Information Encoding

A High Level Overview


This document aims to understand what file encodings are, why they are important and how applications use them. Let's get started.

What are Encodings?

Surely, most of us have heard that computers process ones and zeroes. And at the lowest level, that is very true. Information is stored in binary and this is what the CPU deals with. The reason behind this goes into physics and hardware and is pretty interesting to learn about, but that's not the point of this document.

Keeping this fact in mind, a big question arises. How does one express a word document, powerpoint presentation, music files, videos or virtually any information in binary for the CPU to deal with? The answer is not a universal one which works for all files.

Text Encoding

Let's start off simple and begin by focusing on .txt i.e. text files.

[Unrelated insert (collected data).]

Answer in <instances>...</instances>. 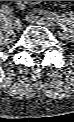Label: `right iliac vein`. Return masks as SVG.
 Here are the masks:
<instances>
[{
    "label": "right iliac vein",
    "instance_id": "63e3f726",
    "mask_svg": "<svg viewBox=\"0 0 74 122\" xmlns=\"http://www.w3.org/2000/svg\"><path fill=\"white\" fill-rule=\"evenodd\" d=\"M13 26L16 30H20L22 27V22L19 19H14Z\"/></svg>",
    "mask_w": 74,
    "mask_h": 122
}]
</instances>
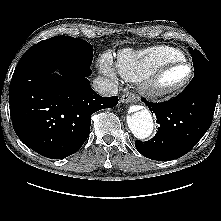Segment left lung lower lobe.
Masks as SVG:
<instances>
[{
    "label": "left lung lower lobe",
    "mask_w": 221,
    "mask_h": 221,
    "mask_svg": "<svg viewBox=\"0 0 221 221\" xmlns=\"http://www.w3.org/2000/svg\"><path fill=\"white\" fill-rule=\"evenodd\" d=\"M219 101L221 103V71L194 75L182 93L169 101L144 100L160 127L151 140H136V149L152 160H173L185 155L210 128Z\"/></svg>",
    "instance_id": "1"
}]
</instances>
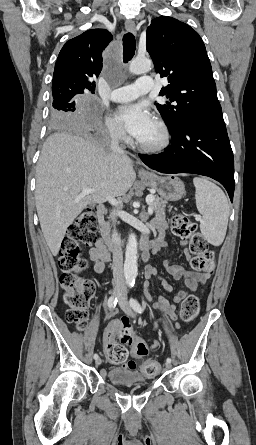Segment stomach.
I'll list each match as a JSON object with an SVG mask.
<instances>
[{"instance_id":"stomach-1","label":"stomach","mask_w":256,"mask_h":445,"mask_svg":"<svg viewBox=\"0 0 256 445\" xmlns=\"http://www.w3.org/2000/svg\"><path fill=\"white\" fill-rule=\"evenodd\" d=\"M146 186L155 190L165 201L175 202L185 194L183 182L174 175L160 177L152 174L149 178L142 177Z\"/></svg>"}]
</instances>
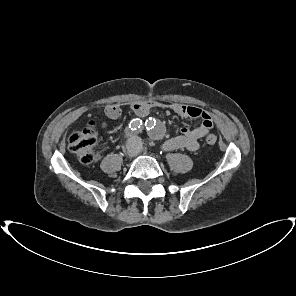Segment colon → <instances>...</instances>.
Here are the masks:
<instances>
[{
	"instance_id": "colon-1",
	"label": "colon",
	"mask_w": 296,
	"mask_h": 296,
	"mask_svg": "<svg viewBox=\"0 0 296 296\" xmlns=\"http://www.w3.org/2000/svg\"><path fill=\"white\" fill-rule=\"evenodd\" d=\"M97 133L95 123L90 122L85 128L71 134L68 140L69 150L82 162H95L99 154L96 151ZM205 143L207 146H213L217 143L215 135H208Z\"/></svg>"
}]
</instances>
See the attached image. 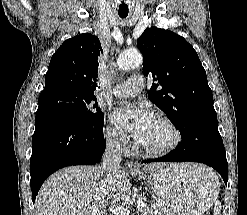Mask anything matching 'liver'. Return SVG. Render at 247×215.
Returning a JSON list of instances; mask_svg holds the SVG:
<instances>
[{"instance_id":"liver-1","label":"liver","mask_w":247,"mask_h":215,"mask_svg":"<svg viewBox=\"0 0 247 215\" xmlns=\"http://www.w3.org/2000/svg\"><path fill=\"white\" fill-rule=\"evenodd\" d=\"M165 165L152 163L145 165L144 170L152 172ZM197 166L183 164L190 173H195ZM208 171L213 173L209 168ZM128 178V173L119 169L115 181L110 182L100 166H71L59 170L44 182L38 193L37 215H105L106 208L115 207L126 198L131 186Z\"/></svg>"}]
</instances>
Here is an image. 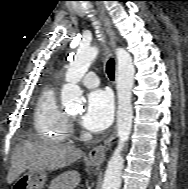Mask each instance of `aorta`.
<instances>
[{"label":"aorta","mask_w":188,"mask_h":189,"mask_svg":"<svg viewBox=\"0 0 188 189\" xmlns=\"http://www.w3.org/2000/svg\"><path fill=\"white\" fill-rule=\"evenodd\" d=\"M97 47H80L69 64L65 75L66 84L62 87L61 103L66 109H79L82 106V92L79 81L88 71L91 63L98 55ZM116 89L118 97L117 136L118 145L108 162L102 189H120L124 167L122 151L132 130V87L134 84L135 67L131 55L123 48H118Z\"/></svg>","instance_id":"aorta-1"}]
</instances>
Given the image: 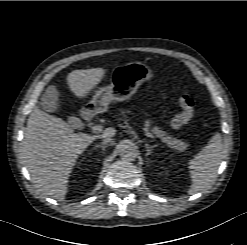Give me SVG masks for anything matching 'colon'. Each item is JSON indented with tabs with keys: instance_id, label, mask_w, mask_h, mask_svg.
Segmentation results:
<instances>
[{
	"instance_id": "colon-1",
	"label": "colon",
	"mask_w": 247,
	"mask_h": 245,
	"mask_svg": "<svg viewBox=\"0 0 247 245\" xmlns=\"http://www.w3.org/2000/svg\"><path fill=\"white\" fill-rule=\"evenodd\" d=\"M179 106L181 111L171 120V125L174 128H182L190 122L195 111V100L190 94L181 93Z\"/></svg>"
}]
</instances>
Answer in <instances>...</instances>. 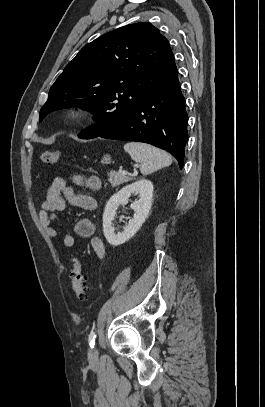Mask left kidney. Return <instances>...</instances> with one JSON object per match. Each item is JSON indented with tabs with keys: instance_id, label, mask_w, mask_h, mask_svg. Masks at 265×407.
<instances>
[{
	"instance_id": "5707ae66",
	"label": "left kidney",
	"mask_w": 265,
	"mask_h": 407,
	"mask_svg": "<svg viewBox=\"0 0 265 407\" xmlns=\"http://www.w3.org/2000/svg\"><path fill=\"white\" fill-rule=\"evenodd\" d=\"M132 194L139 195V200L131 204V208L135 212L134 217L129 220L123 232L116 234L112 226L114 216L116 215L118 207L127 204ZM152 196V182L150 180L140 179L125 186L108 200L103 214V232L109 244L119 246L136 234L148 217L152 206Z\"/></svg>"
}]
</instances>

And for even more simplicity, let's assume we are only dealing with characters of the Englsh alphabet (a-z, A-Z, 0-9, punctuations and symbols). How would one go about unambiguously expressing such a text file into binary?

Well, a simple way would be to list out the characters we have to deal with and assign a binary value to each of them. Then, when encoding the file into binary, we use the assigned binary value in place of the character. This works but it's 90% of the answer.

Say we just want to encode the first 10 lowercase English characters.
When counting from 1 to 10 in binary, the length of the binary representation changes...
1 is just 1 and 10 is 1010. So if we assigned a (1st letter) to 1 and j (10th letter) to 1010, the string aj would be encoded as 11010. This is problematic! Where does one break this binary representation to get back the origial text? If I break it up as 110 and 10 (6 and 2), this would translate to fb (f->6th letter and b->2nd letter) which is far from the original text aj.

So, to solve this, we can use blocks of a certain length (4 is adequate for this case). Therefore, we write 1 as 0001 instead of 1. After this modification, aj is now encoded as 00011010. To get the text representation back, we break this binary representation into blocks of length 4 and convert them back to their respective characters. So 00011010 breaks up to be 0001 and 1010 which gives us back aj! Great, we have come up a very simple encoding which works for the first 10 lowercase characters of the English alphabet.

Standardizing Encodings

But wait, there's another issue. If you had to do the same thing at home, the chances are that you would come up with a different encoding from someone else doing the same activity. If you decide that a is 0001 but someone else decides to encode the characters in reverse order, a for them could be 1010! So if you encode and send that person a message, it will probably be jibberish for them.

Turns out, this is the same problem faced in the early days of computing in the US. Different encodings are a pain to deal with so a committee decided to standardize an encoding for the set of characters which were being used back then. The encoding that they came up was called ASCII (American Standard Code for Information Interchange) and it is still being used today (to some extent).

ASCII works for a total 128 characters, so the minimum required block width is 7 (2^7=128). But computers deal in bytes which contain 8 bits. So ASCII uses blocks of length 8. You can see below that the first number in each binary block is 0.

Therefore, using ASCII, we the string hello world is encoded as:
0110100001100101011011000110110001101111001000000111011101101111011100100110110001100100.
But this looks ugly, so we break it up into blocks of 8:
01101000 01100101 01101100 01101100 01101111 00100000 01110111 01101111 01110010 01101100 01100100,
from which it is clearly visible that:

01101000 => 'h'
01100101 => 'e'
01101100 => 'l'
01101100 => 'l'
01101111 => '0'
00100000 => ' '
01110111 => 'w'
01101111 => 'o'
01110010 => 'r'
01101100 => 'l'
01100100 => 'd'

This can also be seen if the string hello world were saved to a text file. The final sequence 00001010 (10) is the newline character, equivalent to pressing 'Return' or 'Enter'.

# save string into file.txt
$ echo "hello world" > file.txt
# view the binary data stored in file.txt
$ xxd -b file.txt
01101000 01100101 01101100 01101100 01101111 00100000  hello 
01110111 01101111 01110010 01101100 01100100 00001010  world.

So now you know about basic text encoding! But what about characters in other languages, emojis and all of that fun stuff? Well with the rise of the internet, this did become a problem because different countries would have their own encodings and as we have seen, this leads to jibberish. So the Unicode Consortium was formed and they came up with the UTF-8 encoding. This encoding is international and handles each character in most modern languages (oh, and emojis too). Check out the Unicode Consortium for more details on UTF-8 and their great work!

Application/File Specific Encodings

So we have covered how to encode plain text but the problem is that not all information is plain text. A word document is not plain text - it includes information on how the document is formatted, images and much more. Music files (.mp3 and so on) encode audio by describing sound through mathematics.

As you can see, different formats require different encodings. Microsoft Word understands how to interpret binary information describing a word document. A music player is suited to interpret binary data describing sound. If you try to open a word document or a music file using a text editor (like Notepad or Sublime Text), all you see is jibberish. The editor attempts to interpret the binary data as text but it isn't.